Aim of the task: Could you please write out each line of the records exactly, minus the pictures?

★ ★ ★ ★ ★

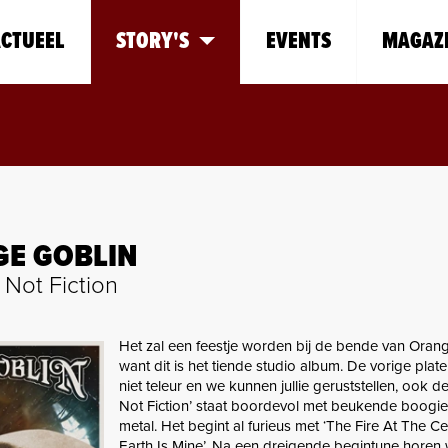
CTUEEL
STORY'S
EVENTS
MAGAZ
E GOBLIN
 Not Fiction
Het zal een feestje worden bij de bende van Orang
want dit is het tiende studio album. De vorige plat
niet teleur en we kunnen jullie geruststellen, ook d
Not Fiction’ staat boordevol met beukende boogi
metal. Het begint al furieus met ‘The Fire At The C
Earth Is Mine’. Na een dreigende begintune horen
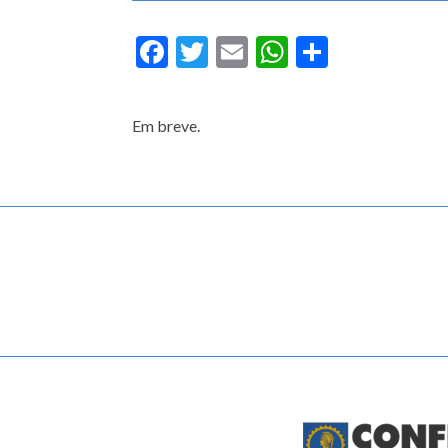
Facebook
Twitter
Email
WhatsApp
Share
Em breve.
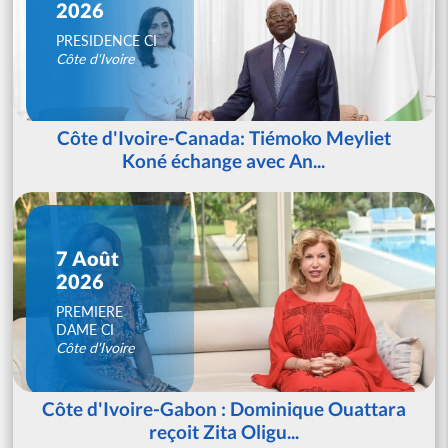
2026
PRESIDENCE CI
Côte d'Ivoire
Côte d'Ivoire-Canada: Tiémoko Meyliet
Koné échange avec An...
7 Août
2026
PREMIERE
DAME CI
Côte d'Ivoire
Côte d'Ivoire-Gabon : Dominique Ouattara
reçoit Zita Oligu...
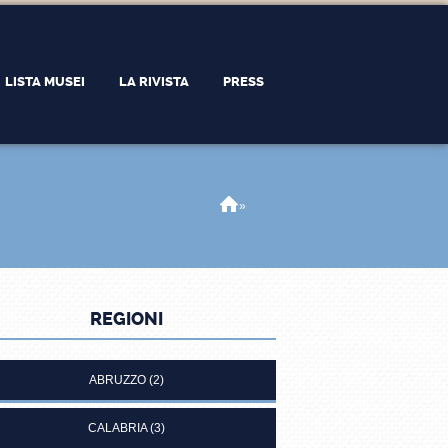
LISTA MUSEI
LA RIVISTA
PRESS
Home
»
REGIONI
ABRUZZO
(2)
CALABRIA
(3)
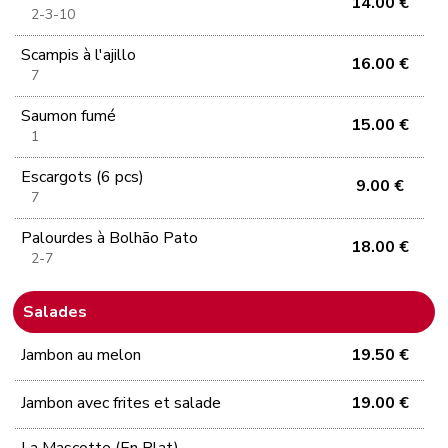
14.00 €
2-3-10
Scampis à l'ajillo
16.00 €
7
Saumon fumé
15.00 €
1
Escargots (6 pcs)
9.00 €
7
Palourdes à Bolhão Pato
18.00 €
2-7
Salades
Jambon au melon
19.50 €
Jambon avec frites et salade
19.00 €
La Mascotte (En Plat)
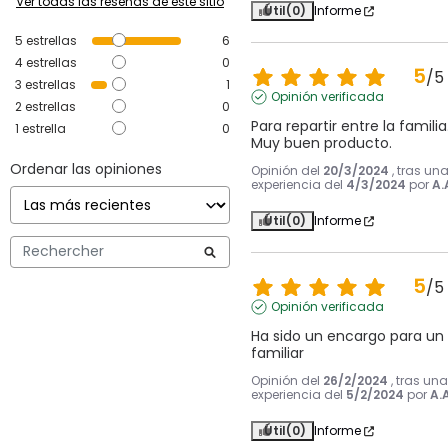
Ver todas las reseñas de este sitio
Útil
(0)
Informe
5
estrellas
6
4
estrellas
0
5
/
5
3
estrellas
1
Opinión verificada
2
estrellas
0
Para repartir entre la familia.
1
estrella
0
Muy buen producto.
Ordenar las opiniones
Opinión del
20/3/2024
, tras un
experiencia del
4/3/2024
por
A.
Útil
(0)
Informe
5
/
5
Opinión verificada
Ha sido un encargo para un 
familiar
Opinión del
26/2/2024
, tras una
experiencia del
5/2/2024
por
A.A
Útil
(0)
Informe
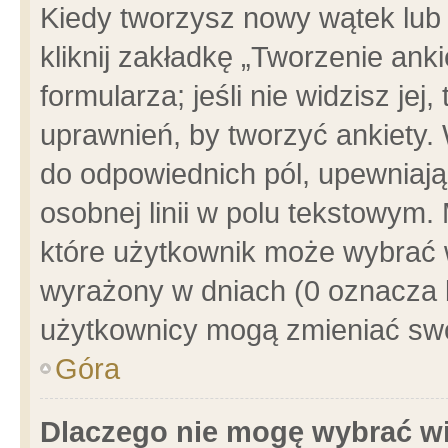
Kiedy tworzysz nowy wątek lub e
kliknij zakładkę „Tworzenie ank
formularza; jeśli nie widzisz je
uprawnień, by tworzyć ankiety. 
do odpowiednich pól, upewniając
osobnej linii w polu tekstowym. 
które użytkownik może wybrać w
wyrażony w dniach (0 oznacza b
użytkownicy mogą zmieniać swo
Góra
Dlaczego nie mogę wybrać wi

★ ★ ★ ★ ★

Solution for this task:
CTUEEL
STORY'S
EVENTS
MAGAZ
E GOBLIN
 Not Fiction
Het zal een feestje worden bij de bende van Orang
want dit is het tiende studio album. De vorige plat
niet teleur en we kunnen jullie geruststellen, ook d
Not Fiction’ staat boordevol met beukende boogi
metal. Het begint al furieus met ‘The Fire At The C
Earth Is Mine’. Na een dreigende begintune horen
Facebook
Twitter
Email
WhatsApp
Share
Em breve.
2026
PRESIDENCE CI
Côte d'Ivoire
Côte d'Ivoire-Canada: Tiémoko Meyliet
Koné échange avec An...
7 Août
2026
PREMIERE
DAME CI
Côte d'Ivoire
Côte d'Ivoire-Gabon : Dominique Ouattara
reçoit Zita Oligu...
LISTA MUSEI
LA RIVISTA
PRESS
Home
»
REGIONI
ABRUZZO
(2)
CALABRIA
(3)
14.00 €
2-3-10
Scampis à l'ajillo
16.00 €
7
Saumon fumé
15.00 €
1
Escargots (6 pcs)
9.00 €
7
Palourdes à Bolhão Pato
18.00 €
2-7
Salades
Jambon au melon
19.50 €
Jambon avec frites et salade
19.00 €
La Mascotte (En Plat)
Ver todas las reseñas de este sitio
Útil
(0)
Informe
5
estrellas
6
4
estrellas
0
5
/
5
3
estrellas
1
Opinión verificada
2
estrellas
0
Para repartir entre la familia.
1
estrella
0
Muy buen producto.
Ordenar las opiniones
Opinión del
20/3/2024
, tras un
experiencia del
4/3/2024
por
A.
Útil
(0)
Informe
5
/
5
Opinión verificada
Ha sido un encargo para un 
familiar
Opinión del
26/2/2024
, tras una
experiencia del
5/2/2024
por
A.A
Útil
(0)
Informe
Kiedy tworzysz nowy wątek lub e
kliknij zakładkę „Tworzenie ank
formularza; jeśli nie widzisz je
uprawnień, by tworzyć ankiety. 
do odpowiednich pól, upewniając
osobnej linii w polu tekstowym. 
które użytkownik może wybrać w
wyrażony w dniach (0 oznacza b
użytkownicy mogą zmieniać swo
Góra
Dlaczego nie mogę wybrać wi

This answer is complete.